1 (10 ounce) jar maraschino cherries, reserve one cherry
1 cup cherry juice and milk
2 cups cake flour, sifted
3 teaspoons baking powder
1/4 cup shortening
1 cup sugar
1 egg
1 teaspoon almond extract
DIVINITY ICING
1 cup sugar
1/2 cup corn syrup
1/4 cup water
4 egg whites
1 teaspoon vanilla
1 1/2 cups sweetened shredded coconut

Steps:

  • 1. Preheat oven to 350 degrees. Grease and flour two 8" or two 9" round cake pans. Drain cherries and add enough milk to the juice to make 1 cup. Chop the cherries. Combine cake flour and baking powder; set aside.
  • 2. In large bowl with electric mixer, beat shortening with sugar and almond extract until well combined. Add the egg and beat well. On low speed, alternately add milk mixture and flour mixture beating just until combined. Stir in cherries.
  • 3. Spread batter into prepared pans. For 9" pans, bake 20-25 minutes. For 8" pans, bake 30-35 minutes. Layers are done when a toothpick inserted in center comes out clean. Cool layers in pans for 10 minutes. Invert and remove cake layers from pans. Cool thoroughly before icing.
  • 4. Divinity Icing: In the top of a double boiler, combine sugar, corn syrup, water and egg whites. With an electric mixer on low speed, beat the combined ingredients for 30 seconds.
  • 5. Over boiling water with electric mixer on high speed, beat mixture constantly (about 12-14 minutes) until peaks begin to form. Add the vanilla; beat until stiff peaks form.
  • 6. Frost the bottom layer and sprinkle with 1/2 cup of coconut.
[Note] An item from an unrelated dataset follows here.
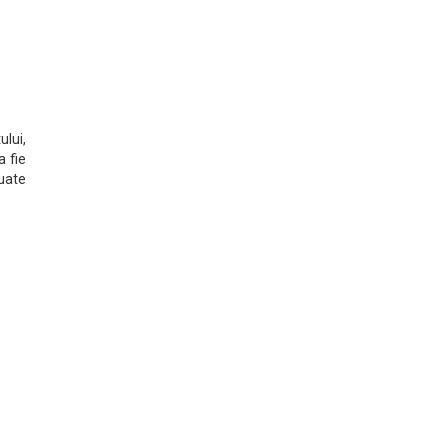
ului,
a fie
tuate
Add the remaining layer. Frost top and sides; then sprinkle with coconut. Place reserved cherry in center of cake.

Tips:

  • Use fresh or frozen cherries for the best flavor. If using frozen cherries, thaw them before using.
  • Be sure to grease and flour the cake pans before adding the batter. This will help the cakes to release easily from the pans.
  • Bake the cakes until a toothpick inserted into the center comes out clean. Overbaking will dry out the cakes.
  • Let the cakes cool completely before frosting them. This will help the frosting to set properly.
  • If you don't have a piping bag, you can use a spoon to spread the frosting on the cakes.
  • Garnish the cakes with additional shredded coconut, chopped cherries, or a sprinkle of powdered sugar before serving.

Conclusion:

This cherry coconut cake is a delicious and easy-to-make dessert that is perfect for any occasion. The moist and fluffy cakes are complemented perfectly by the creamy coconut frosting and the tart cherries. Whether you are serving it at a party or enjoying it at home with your family, this cake is sure to be a hit.